[Stored data entries]
.....

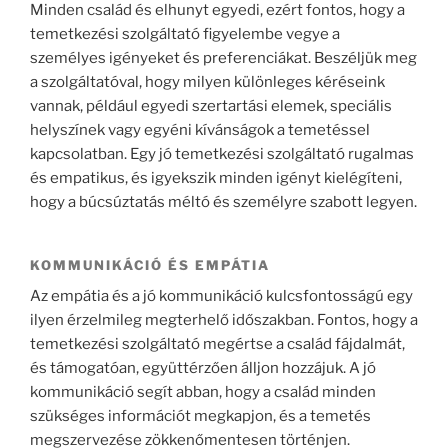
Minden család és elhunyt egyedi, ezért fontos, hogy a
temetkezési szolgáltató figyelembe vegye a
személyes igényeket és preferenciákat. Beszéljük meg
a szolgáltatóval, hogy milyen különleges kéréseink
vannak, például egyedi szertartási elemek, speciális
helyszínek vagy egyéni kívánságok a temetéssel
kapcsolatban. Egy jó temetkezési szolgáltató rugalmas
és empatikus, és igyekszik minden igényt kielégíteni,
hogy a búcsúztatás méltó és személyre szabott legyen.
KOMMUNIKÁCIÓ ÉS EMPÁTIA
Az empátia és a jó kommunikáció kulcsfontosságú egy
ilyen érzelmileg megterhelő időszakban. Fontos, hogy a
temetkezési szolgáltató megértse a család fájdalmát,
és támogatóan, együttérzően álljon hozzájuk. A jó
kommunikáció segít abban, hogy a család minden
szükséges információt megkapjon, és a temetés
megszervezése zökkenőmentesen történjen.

.....

_YOUR GOAL:_
Return all lines above that mention the word "hogy".

_YOUR SOLUTION:_
Minden család és elhunyt egyedi, ezért fontos, hogy a
a szolgáltatóval, hogy milyen különleges kéréseink
hogy a búcsúztatás méltó és személyre szabott legyen.
ilyen érzelmileg megterhelő időszakban. Fontos, hogy a
kommunikáció segít abban, hogy a család minden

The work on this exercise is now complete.